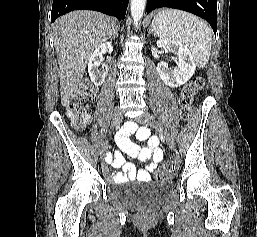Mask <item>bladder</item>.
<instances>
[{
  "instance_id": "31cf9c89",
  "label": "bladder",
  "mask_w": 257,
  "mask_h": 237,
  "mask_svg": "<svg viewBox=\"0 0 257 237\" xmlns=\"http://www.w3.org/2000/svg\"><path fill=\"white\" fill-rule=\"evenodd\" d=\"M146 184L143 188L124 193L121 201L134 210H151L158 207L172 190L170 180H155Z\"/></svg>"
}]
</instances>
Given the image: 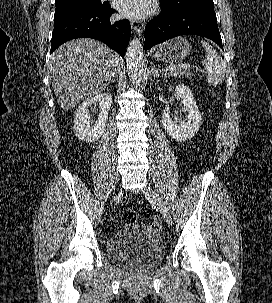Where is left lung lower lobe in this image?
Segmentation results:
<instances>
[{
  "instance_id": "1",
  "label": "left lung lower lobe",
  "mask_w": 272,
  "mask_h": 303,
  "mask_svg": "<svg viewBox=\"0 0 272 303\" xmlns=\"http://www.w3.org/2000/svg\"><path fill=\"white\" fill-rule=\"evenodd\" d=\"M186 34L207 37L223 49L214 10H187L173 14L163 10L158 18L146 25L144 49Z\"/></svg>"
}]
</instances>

---

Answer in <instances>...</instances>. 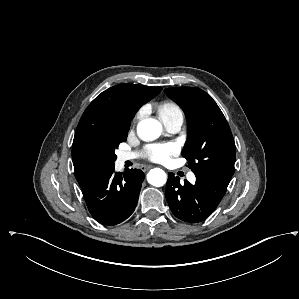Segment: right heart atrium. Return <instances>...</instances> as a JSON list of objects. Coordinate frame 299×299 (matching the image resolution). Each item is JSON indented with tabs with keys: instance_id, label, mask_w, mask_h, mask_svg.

---

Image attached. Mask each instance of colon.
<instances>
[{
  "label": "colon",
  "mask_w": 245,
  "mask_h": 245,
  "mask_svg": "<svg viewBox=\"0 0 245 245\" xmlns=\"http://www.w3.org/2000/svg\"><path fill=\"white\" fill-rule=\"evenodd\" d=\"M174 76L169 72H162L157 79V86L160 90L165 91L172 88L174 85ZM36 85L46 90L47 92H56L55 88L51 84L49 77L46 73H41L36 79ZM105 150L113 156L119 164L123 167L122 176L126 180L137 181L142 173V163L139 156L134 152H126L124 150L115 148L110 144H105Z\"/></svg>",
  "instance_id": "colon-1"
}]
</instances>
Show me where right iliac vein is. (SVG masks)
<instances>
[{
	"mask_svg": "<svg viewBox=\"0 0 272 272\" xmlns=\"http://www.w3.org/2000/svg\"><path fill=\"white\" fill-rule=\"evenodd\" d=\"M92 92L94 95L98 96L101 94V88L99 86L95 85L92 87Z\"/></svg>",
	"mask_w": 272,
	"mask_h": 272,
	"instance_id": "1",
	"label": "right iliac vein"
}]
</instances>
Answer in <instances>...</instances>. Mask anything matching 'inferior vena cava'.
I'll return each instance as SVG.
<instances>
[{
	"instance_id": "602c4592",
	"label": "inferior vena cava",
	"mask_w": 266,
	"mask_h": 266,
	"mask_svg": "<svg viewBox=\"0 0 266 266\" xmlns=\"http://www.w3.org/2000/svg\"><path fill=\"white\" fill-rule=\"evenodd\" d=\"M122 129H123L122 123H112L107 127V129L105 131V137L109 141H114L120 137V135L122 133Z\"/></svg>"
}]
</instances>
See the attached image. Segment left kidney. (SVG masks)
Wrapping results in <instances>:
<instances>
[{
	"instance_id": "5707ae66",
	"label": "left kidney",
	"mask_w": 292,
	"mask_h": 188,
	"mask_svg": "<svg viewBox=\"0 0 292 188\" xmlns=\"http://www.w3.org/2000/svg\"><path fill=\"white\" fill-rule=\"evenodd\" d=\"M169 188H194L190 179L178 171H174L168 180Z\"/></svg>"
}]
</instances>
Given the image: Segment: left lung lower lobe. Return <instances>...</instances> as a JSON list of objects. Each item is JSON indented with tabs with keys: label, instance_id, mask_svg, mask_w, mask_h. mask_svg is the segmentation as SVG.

*TASK GOAL*
In the data above, which lines lie between the line with "Show me where" and the line with "Given the image: Segment: left", inclusive? Print those lines exactly and nothing else.

*TASK RESPONSE*
Show me where right iliac vein is. (SVG masks)
<instances>
[{
	"mask_svg": "<svg viewBox=\"0 0 272 272\" xmlns=\"http://www.w3.org/2000/svg\"><path fill=\"white\" fill-rule=\"evenodd\" d=\"M92 92L94 95L98 96L101 94V88L99 86L95 85L92 87Z\"/></svg>",
	"mask_w": 272,
	"mask_h": 272,
	"instance_id": "1",
	"label": "right iliac vein"
}]
</instances>
Answer in <instances>...</instances>. Mask anything matching 'inferior vena cava'.
I'll return each instance as SVG.
<instances>
[{
	"instance_id": "602c4592",
	"label": "inferior vena cava",
	"mask_w": 266,
	"mask_h": 266,
	"mask_svg": "<svg viewBox=\"0 0 266 266\" xmlns=\"http://www.w3.org/2000/svg\"><path fill=\"white\" fill-rule=\"evenodd\" d=\"M122 129H123L122 123H112L107 127V129L105 131V137L109 141H114L120 137V135L122 133Z\"/></svg>"
}]
</instances>
See the attached image. Segment left kidney. (SVG masks)
Wrapping results in <instances>:
<instances>
[{
	"instance_id": "5707ae66",
	"label": "left kidney",
	"mask_w": 292,
	"mask_h": 188,
	"mask_svg": "<svg viewBox=\"0 0 292 188\" xmlns=\"http://www.w3.org/2000/svg\"><path fill=\"white\" fill-rule=\"evenodd\" d=\"M169 188H194L190 179L178 171H174L168 180Z\"/></svg>"
}]
</instances>
Given the image: Segment: left lung lower lobe. Return <instances>...</instances> as a JSON list of objects. Each item is JSON indented with tabs with keys: label, instance_id, mask_svg, mask_w, mask_h. mask_svg is the segmentation as SVG.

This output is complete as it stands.